These are the garbled words of Rick Perry who is referring to President Obama whom he calls, in the same interview, a “socialist.” I have spoken about scare words like “socialist” in an earlier blog, so I won’t go there. I would prefer to reflect on the longer comment about the values Perry thinks this country was founded upon. One must wonder whether he ever read any of the founders’ words! Almost to a man, even the staunch Federalists had deep reservations about unbridled capitalism. They tried in any number of ways to put reins on human greed and see to it that no one became so wealthy they were a threat to found a new aristocracy.

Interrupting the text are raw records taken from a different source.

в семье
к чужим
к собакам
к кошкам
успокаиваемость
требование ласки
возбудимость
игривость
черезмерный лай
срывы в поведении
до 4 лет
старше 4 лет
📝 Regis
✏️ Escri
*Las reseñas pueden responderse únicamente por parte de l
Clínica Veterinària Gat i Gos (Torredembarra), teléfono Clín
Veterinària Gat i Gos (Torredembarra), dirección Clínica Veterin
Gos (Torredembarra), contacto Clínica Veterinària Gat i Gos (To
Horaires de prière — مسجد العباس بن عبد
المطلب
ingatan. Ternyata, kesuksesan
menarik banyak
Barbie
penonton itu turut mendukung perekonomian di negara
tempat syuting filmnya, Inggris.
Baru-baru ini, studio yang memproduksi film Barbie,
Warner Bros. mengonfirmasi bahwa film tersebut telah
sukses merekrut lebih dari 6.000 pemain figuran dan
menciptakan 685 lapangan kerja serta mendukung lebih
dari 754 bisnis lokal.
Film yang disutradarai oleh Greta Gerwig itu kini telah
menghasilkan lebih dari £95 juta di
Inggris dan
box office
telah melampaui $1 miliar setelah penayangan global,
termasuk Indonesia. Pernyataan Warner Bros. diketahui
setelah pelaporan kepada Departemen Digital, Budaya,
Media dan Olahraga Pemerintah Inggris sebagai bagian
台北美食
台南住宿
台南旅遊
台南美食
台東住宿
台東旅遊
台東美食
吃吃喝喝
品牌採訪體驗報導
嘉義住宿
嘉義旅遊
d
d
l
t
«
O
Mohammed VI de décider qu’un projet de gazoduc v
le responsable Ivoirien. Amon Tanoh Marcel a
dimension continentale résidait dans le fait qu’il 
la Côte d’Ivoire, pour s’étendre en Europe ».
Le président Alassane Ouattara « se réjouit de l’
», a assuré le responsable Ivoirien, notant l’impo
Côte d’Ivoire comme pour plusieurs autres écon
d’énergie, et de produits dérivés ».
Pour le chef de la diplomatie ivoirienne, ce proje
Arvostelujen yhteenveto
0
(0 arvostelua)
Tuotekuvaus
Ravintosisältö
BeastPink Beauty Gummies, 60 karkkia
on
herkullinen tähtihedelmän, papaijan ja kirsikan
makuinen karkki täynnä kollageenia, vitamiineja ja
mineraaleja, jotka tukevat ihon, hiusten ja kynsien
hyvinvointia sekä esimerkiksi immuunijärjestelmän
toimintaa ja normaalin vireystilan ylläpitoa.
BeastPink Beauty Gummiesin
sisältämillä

One of the most common steps taken by every colony was to write into law prohibitions against “primogeniture”: the ability of a father to pass along his entire wealth to his eldest son. By the time of the Revolution all of the colonies had outlawed this practice, choosing instead a more equitable distribution of wealth through wills — what was called “partible inheritance.” The idea was to spread the wealth as much as possible and not allow it to accumulate in the hands of a few who would then become powerful, or worse yet, aristocratic. It didn’t always work that way, of course, but the point is that the values this country were founded upon are not to be found in raw, unbridled capitalism. Though most of the founders were not Puritans, they espoused largely Puritan values — such things as industry, courage, charity, and thrift. That is, the values that were prominent in the eighteenth century were other-directed and most assuredly unrelated to the “return on your investment.” Perry is deluded and is simply trying to re-write history as he slanders the President. What he says is hogwash.

When we take these words together with candidate Michele Bachmann’s praise of the residents of New Hampshire for the courage their ancestors showed in the local battle of Lexington and Concord, we must assume that the corporations who back these candidates don’t choose them for their intelligence and knowledge of history, but for their malleability. It would be wise to brace ourselves: there will be more of this sort of nonsense in the coming months, not less.